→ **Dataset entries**
++++
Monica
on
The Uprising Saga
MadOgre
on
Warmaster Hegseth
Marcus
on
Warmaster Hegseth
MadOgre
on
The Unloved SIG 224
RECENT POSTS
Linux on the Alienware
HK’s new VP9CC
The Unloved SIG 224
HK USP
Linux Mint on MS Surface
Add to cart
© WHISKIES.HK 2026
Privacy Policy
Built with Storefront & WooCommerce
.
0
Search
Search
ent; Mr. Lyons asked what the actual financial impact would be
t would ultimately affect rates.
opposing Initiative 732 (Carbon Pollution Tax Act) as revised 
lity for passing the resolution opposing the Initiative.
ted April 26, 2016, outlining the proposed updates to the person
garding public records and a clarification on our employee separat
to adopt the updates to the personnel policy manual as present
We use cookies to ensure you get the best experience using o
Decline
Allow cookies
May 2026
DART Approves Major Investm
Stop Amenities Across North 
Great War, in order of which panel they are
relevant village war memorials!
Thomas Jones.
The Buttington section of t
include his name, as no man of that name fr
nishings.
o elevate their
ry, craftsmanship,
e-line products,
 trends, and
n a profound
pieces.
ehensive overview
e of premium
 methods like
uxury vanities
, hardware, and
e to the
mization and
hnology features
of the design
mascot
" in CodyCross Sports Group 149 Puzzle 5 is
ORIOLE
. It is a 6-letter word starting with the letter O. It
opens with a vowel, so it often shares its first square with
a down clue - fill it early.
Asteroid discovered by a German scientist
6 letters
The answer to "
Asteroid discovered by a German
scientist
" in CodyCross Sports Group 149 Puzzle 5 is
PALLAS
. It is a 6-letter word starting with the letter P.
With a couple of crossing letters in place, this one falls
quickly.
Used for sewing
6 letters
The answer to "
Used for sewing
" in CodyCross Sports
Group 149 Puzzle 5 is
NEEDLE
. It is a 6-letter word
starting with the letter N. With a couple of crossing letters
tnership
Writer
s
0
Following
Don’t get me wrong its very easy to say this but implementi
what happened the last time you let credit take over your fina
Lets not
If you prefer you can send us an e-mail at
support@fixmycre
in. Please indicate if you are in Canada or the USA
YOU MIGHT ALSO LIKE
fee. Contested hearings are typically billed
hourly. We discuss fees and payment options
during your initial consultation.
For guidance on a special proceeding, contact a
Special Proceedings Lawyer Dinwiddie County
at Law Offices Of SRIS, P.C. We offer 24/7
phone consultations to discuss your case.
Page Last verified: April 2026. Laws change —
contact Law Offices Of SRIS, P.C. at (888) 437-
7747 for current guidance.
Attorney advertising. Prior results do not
++++
Would you copy every line of the entries that includes the word "discuss"?

hourly. We discuss fees and payment options
phone consultations to discuss your case.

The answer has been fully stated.